Material for the task Block Start
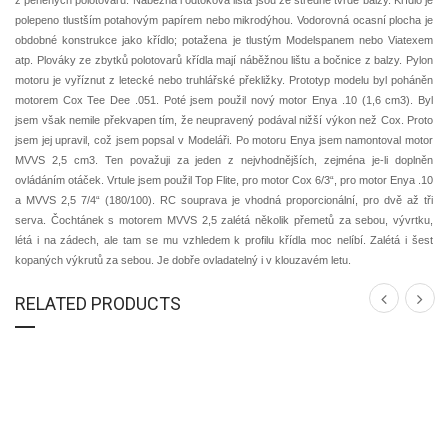
z pěněných polotovarů. Náběžná i odtoková lišta jsou ze středně tvrdé balzy. Křídlo je
polepeno tlustším potahovým papírem nebo mikrodýhou. Vodorovná ocasní plocha je
obdobné konstrukce jako křídlo; potažena je tlustým Modelspanem nebo Viatexem
atp. Plováky ze zbytků polotovarů křídla mají náběžnou lištu a bočnice z balzy. Pylon
motoru je vyříznut z letecké nebo truhlářské překližky. Prototyp modelu byl poháněn
motorem Cox Tee Dee .051. Poté jsem použil nový motor Enya .10 (1,6 cm3). Byl
jsem však nemile překvapen tím, že neupravený podával nižší výkon než Cox. Proto
jsem jej upravil, což jsem popsal v Modeláři. Po motoru Enya jsem namontoval motor
MVVS 2,5 cm3. Ten považuji za jeden z nejvhodnějších, zejména je-li doplněn
ovládáním otáček. Vrtule jsem použil Top Flite, pro motor Cox 6/3“, pro motor Enya .10
a MVVS 2,5 7/4“ (180/100). RC souprava je vhodná proporcionální, pro dvě až tři
serva. Čochtánek s motorem MVVS 2,5 zalétá několik přemetů za sebou, vývrtku,
létá i na zádech, ale tam se mu vzhledem k profilu křídla moc nelíbí. Zalétá i šest
kopaných výkrutů za sebou. Je dobře ovladatelný i v klouzavém letu.
RELATED PRODUCTS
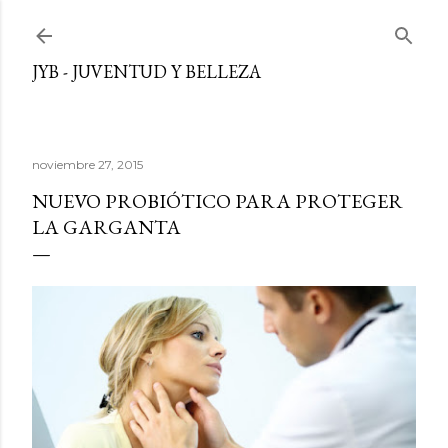
Ir al contenido principal
JYB - JUVENTUD Y BELLEZA
noviembre 27, 2015
NUEVO PROBIÓTICO PARA PROTEGER
LA GARGANTA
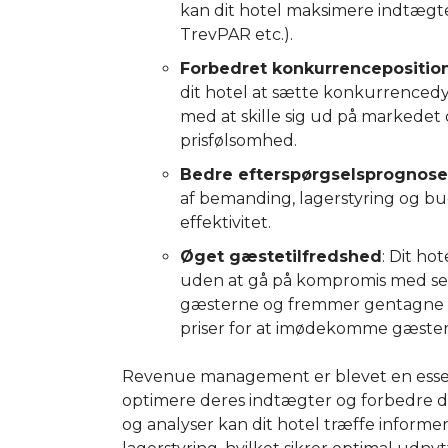
kan dit hotel maksimere indtægte
TrevPAR etc.).
Forbedret konkurrencepositio
dit hotel at sætte konkurrencedyg
med at skille sig ud på markedet
prisfølsomhed.
Bedre efterspørgselsprognose
af bemanding, lagerstyring og bu
effektivitet.
Øget gæstetilfredshed
: Dit ho
uden at gå på kompromis med serv
gæsterne og fremmer gentagne b
priser for at imødekomme gæster
Revenue management er blevet en essenti
optimere deres indtægter og forbedre 
og analyser kan dit hotel træffe informe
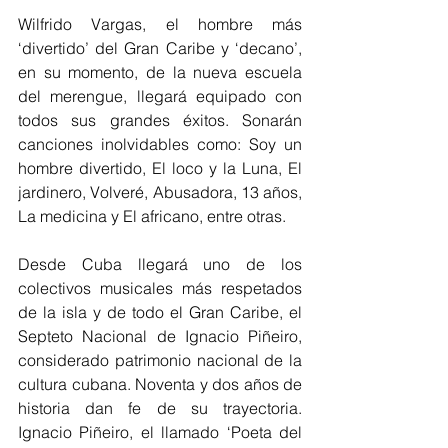
Wilfrido Vargas, el hombre más 
‘divertido’ del Gran Caribe y ‘decano’, 
en su momento, de la nueva escuela 
del merengue, llegará equipado con 
todos sus grandes éxitos. Sonarán 
canciones inolvidables como: Soy un 
hombre divertido, El loco y la Luna, El 
jardinero, Volveré, Abusadora, 13 años, 
La medicina y El africano, entre otras.
Desde Cuba llegará uno de los 
colectivos musicales más respetados 
de la isla y de todo el Gran Caribe, el  
Septeto Nacional de Ignacio Piñeiro, 
considerado patrimonio nacional de la 
cultura cubana. Noventa y dos años de 
historia dan fe de su trayectoria. 
Ignacio Piñeiro, el llamado ‘Poeta del 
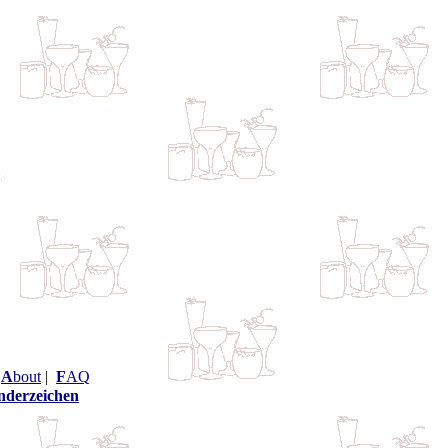
|
A
bout
|
F
AQ
nderzeichen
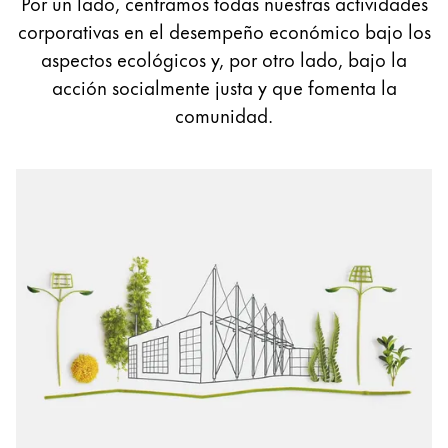
Por un lado, centramos todas nuestras actividades
Pintura y dibujo
corporativas en el desempeño económico bajo los
aspectos ecológicos y, por otro lado, bajo la
Acuarelas
acción socialmente justa y que fomenta la
Lápices de colores
comunidad.
Complementos
Black Magic Edition
Complementos y recambios
Recambios
Tintas
Spare Parts
Plumines
Estuches
Cuadernos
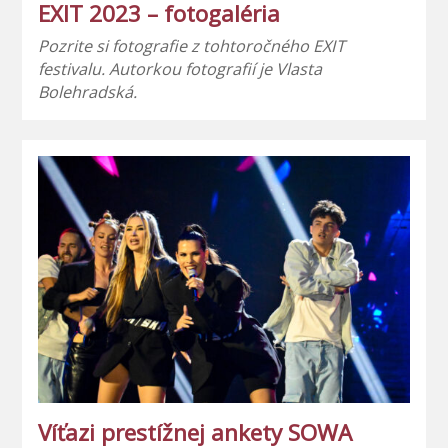
EXIT 2023 – fotogaléria
Pozrite si fotografie z tohtoročného EXIT
festivalu. Autorkou fotografií je Vlasta
Bolehradská.
Víťazi prestížnej ankety SOWA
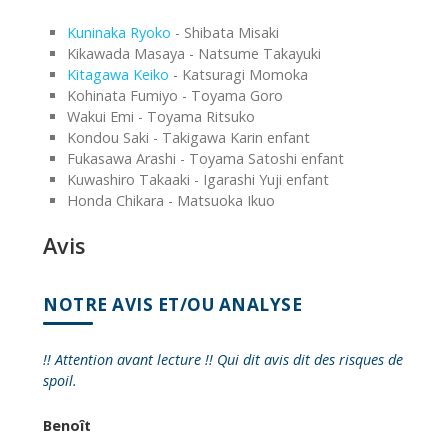
Kuninaka Ryoko
- Shibata Misaki
Kikawada Masaya - Natsume Takayuki
Kitagawa Keiko
- Katsuragi Momoka
Kohinata Fumiyo - Toyama Goro
Wakui Emi - Toyama Ritsuko
Kondou Saki - Takigawa Karin enfant
Fukasawa Arashi - Toyama Satoshi enfant
Kuwashiro Takaaki - Igarashi Yuji enfant
Honda Chikara - Matsuoka Ikuo
Avis
NOTRE AVIS ET/OU ANALYSE
!! Attention avant lecture !! Qui dit avis dit des risques de
spoil.
Benoît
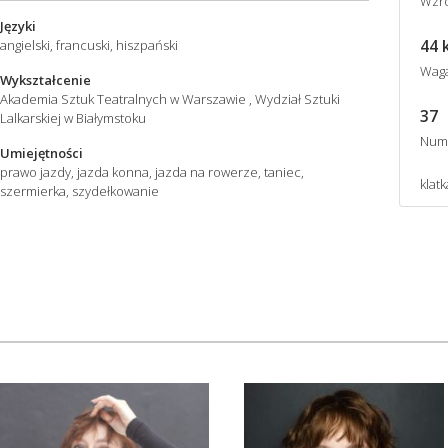
Wzro
Języki
44 
angielski, francuski, hiszpański
Wag
Wykształcenie
Akademia Sztuk Teatralnych w Warszawie , Wydział Sztuki
37
Lalkarskiej w Białymstoku
Num
Umiejętności
prawo jazdy, jazda konna, jazda na rowerze, taniec,
klatk
szermierka, szydełkowanie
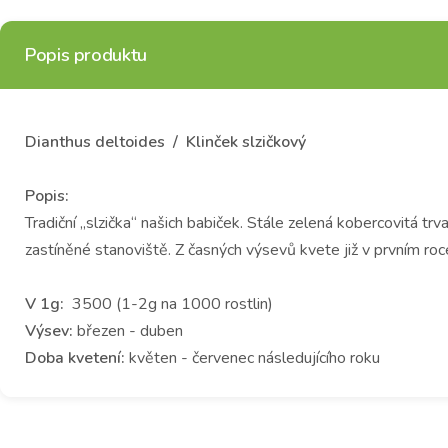
Popis produktu
Dianthus deltoides / Klinček slzičkový
Popis:
Tradiční „slzička“ našich babiček. Stále zelená kobercovitá t
zastíněné stanoviště. Z časných výsevů kvete již v prvním ro
V 1g:
3500 (1-2g na 1000 rostlin)
Výsev:
březen - duben
Doba kvetení:
květen - červenec následujícího roku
Material for the task Block End
Work instruction: Among the lines above, find those carrying the word "llegará" and copy them out.

Your response:
del merengue, llegará equipado con 
Desde Cuba llegará uno de los 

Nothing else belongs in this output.